I DECIDE AND GO TO WORK.
I felt that I ought to write to my uncles and cousins, and I consulted Mrs Beeton about it.
Mrs Beeton put her head on one side and tried how far she could get her arm down the black worsted stocking she was darning, looking at me meditatively the while.
"Well, do you know," she said, "if I were you, my dear, I would write; for it do seem strange to leave you here, as I may say, all alone." "Then I will write," I said.

"I want to know what I am going to be." "Oh!

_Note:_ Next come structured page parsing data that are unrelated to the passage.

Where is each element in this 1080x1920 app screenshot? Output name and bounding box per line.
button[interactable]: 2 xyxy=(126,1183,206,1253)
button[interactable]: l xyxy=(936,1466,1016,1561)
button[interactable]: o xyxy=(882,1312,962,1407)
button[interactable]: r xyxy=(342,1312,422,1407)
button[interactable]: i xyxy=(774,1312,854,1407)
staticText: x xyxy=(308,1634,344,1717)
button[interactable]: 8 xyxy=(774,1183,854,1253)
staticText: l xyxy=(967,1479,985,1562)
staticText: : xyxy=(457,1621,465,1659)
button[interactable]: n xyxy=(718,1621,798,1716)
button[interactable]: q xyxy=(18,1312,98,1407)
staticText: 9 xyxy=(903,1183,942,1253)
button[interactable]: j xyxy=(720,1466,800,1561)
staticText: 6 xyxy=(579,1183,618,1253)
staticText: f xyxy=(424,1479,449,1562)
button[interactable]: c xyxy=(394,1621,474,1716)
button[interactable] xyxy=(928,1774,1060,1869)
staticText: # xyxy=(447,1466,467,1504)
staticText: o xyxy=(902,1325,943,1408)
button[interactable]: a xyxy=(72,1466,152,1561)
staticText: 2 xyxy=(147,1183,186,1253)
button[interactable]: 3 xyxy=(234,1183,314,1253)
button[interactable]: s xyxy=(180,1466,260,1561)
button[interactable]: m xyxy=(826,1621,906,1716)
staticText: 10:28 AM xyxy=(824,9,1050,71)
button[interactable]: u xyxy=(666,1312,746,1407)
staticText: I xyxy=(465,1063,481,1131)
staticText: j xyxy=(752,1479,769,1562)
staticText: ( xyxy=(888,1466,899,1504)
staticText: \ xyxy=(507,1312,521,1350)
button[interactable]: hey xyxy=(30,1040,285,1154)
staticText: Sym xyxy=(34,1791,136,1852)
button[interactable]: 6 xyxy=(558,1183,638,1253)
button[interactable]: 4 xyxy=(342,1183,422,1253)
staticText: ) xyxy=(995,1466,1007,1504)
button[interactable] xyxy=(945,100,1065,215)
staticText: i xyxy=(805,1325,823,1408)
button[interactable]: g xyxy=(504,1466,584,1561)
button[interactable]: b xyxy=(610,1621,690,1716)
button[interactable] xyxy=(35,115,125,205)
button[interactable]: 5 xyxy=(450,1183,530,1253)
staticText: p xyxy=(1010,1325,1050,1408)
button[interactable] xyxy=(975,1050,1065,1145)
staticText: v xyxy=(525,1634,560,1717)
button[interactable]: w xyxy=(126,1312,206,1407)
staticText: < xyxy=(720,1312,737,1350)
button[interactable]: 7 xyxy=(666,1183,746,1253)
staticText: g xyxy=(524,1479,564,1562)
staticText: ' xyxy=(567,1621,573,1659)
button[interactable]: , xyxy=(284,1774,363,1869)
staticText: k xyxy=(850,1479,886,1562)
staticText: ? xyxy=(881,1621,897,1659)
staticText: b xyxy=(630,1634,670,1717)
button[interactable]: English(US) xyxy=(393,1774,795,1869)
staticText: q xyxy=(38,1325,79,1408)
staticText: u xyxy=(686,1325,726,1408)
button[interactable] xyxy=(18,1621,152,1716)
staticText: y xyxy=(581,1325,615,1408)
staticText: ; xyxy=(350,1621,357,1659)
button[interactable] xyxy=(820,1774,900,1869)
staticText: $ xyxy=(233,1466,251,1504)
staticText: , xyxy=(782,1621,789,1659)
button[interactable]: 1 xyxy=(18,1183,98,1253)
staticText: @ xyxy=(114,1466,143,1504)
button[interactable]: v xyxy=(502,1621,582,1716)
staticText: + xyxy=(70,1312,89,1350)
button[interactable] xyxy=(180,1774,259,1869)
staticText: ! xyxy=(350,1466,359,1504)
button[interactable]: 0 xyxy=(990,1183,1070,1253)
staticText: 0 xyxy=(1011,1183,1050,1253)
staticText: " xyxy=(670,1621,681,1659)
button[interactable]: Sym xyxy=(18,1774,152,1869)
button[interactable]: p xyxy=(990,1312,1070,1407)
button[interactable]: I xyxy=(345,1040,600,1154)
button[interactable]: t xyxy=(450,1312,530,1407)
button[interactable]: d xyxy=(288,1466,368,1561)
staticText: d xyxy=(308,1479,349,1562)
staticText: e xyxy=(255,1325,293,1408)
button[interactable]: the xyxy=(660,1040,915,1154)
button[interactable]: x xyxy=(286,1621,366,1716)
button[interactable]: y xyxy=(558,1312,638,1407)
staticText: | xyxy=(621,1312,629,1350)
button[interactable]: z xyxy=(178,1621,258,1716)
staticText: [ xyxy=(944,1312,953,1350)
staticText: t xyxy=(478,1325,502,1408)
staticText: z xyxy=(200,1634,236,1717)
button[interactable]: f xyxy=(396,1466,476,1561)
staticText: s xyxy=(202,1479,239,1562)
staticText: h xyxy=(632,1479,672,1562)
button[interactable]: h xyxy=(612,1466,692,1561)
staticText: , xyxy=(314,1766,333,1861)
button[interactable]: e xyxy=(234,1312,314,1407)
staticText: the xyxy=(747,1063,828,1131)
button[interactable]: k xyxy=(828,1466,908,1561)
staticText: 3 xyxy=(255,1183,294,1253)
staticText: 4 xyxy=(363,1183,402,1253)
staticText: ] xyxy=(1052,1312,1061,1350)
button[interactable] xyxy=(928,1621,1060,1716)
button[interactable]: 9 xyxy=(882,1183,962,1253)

I should be a soldier, like your dear pa was, if I were you," she said; "and I'd go into a regiment where they wore blue and silver-blue and silver always looks so well." "I don't want to be a soldier," I said rather sadly, for my fancy did at one time go strongly in that direction; but it did not seem so very long since the news came that my poor father had been killed in a skirmish with the Indians; and I remembered how my poor mother had thrown her arms round my neck and sobbed, and made me promise that I would never think of being a soldier.

And then it seemed as if after that news she had gradually drooped and faded, just as a flower might upon its stalk, till two years had gone by, and then all happened as I have related to you, and I was left pretty well alone in the world.
"I'm sorry you don't want to be a soldier," said Mrs Beeton, looking at me through her glasses, with her head a little more on one side.

"If I had been a young gentleman I should have been a horse-soldier.

I wouldn't be a sailor if I was you, sir." "Why not ?" I said.
"Because they do smell so of tar, and they're so rough and boisterous." "I think I shall be a gardener," I said.
"A what ?" "A gardener." "My dear boy!" she cried in horror, "whatever put that in your head?
Why, you couldn't be anything worse.